After the war, the family claimed a house previously owned by magnates who had perished. Pola’s brother, Janek, joined the Polish United Workers' Party (PZPR). Though the rest of the family disagreed with the party’s ideology. They said:

„partia robotników, przyjaciele bolszewików”. But this connection brought tangible benefits: animals, furniture, land. Janek and his siblings - Stacha, Piotr, Janka, Adam, and Michał - built their houses nearby. They shared resources, borrowed cows, and tools, and worked together to cultivate the land. They were helping and supporting each other’s a lot.

Tolek’s side of the history

By then, Pola was thirty two. Her brother told her she could not work for him forever. He went to another village to find a horse - and returned with Tolek. He was five years younger, shy, peculiar, yet not disabled - a crucial trait after the war! They did not fall in love at first sight. Tolek had only three days (as a trial) before he had to return home. As his father died, he was the „head” of the house. Pola’s family, very Slavic in their hospitality, welcomed him with vodka and warmth.

Formality dissolved. Slowly, something steady emerged: understanding, companionship, and mutual respect.
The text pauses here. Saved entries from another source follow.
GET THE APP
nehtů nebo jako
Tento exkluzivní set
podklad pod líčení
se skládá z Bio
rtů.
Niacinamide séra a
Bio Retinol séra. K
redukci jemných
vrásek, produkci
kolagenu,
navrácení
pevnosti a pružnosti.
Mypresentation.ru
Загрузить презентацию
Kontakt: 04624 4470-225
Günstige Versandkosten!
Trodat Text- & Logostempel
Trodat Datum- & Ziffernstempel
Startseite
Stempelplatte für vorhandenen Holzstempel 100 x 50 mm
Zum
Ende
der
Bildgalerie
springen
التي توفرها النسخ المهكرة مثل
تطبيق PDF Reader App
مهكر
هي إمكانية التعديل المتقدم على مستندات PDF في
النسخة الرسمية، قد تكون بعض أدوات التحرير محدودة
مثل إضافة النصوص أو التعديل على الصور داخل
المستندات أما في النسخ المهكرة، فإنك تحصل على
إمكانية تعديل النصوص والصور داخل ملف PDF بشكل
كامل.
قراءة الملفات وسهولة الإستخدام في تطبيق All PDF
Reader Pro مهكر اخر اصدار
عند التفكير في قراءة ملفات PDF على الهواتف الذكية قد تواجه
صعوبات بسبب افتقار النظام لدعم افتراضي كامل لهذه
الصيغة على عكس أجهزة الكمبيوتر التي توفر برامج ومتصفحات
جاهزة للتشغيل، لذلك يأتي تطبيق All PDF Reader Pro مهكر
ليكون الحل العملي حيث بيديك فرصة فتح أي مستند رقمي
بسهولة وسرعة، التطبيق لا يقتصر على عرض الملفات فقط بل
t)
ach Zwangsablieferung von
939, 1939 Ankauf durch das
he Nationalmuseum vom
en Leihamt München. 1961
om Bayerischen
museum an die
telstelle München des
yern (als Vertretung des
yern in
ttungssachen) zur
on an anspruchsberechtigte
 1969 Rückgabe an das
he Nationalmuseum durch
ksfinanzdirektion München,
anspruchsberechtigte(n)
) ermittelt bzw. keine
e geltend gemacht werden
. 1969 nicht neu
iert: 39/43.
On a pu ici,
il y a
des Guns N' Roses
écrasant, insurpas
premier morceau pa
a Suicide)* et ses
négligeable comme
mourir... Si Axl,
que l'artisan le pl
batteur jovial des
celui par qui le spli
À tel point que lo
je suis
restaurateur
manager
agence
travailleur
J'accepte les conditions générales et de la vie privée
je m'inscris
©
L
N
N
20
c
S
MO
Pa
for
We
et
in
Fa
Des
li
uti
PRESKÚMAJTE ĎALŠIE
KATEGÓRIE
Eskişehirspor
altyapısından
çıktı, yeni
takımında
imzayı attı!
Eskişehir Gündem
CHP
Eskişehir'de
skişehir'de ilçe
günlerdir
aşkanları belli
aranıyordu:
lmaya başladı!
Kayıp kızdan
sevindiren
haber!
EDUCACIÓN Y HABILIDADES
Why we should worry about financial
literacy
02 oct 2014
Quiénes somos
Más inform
A week later, they were married. They slaughtered a pig and celebrated their wedding in the village firehouse. Their life began not with romance, but with shared labour, faith, and survival. That’s how it worked in that times.

Building a Home

At the start, they lived in the attic of Pola’s brother’s house - no water, no toilet. Determined, they built their own home, despite ridicule from villagers who laughed at her. Pola raised children and grandchildren there, a testament to resilience and strength.

She remained deeply religious. Many of the people she knew had perished from typhus or tuberculosis, yet she survived them all. She believed the God and the painting of Mary and Jesus had protected her. My grandma called her “the rocket” for her positive energy. She did everything faster, better, and more fiercely than anyone else. She was always unstoppable.

Legacy

Pola passed away when I was eleven. I don’t remember her fully, yet I remember her warmth and her hidden sweets in the drawer for me and my cousins. I believe her genes, her energy, her courage, flow through me. I want to be unstoppable and brave like her. I will always admire her, even though we didn’t spend so much time together.

 

PS.
My grandma told me that when they were living in the old house, she had wanted to throw the painting away because it hung on the kitchen wall and didn’t match anything. That’s when Pola got furious - and it was then that the whole story came to light.
I love listening to the stories in the kitchen. No matter if it’s a party and I’m sitting on the flor or it’s my grandma’s place and I’m eating lunch she prepared. I think the greatest stories always start there.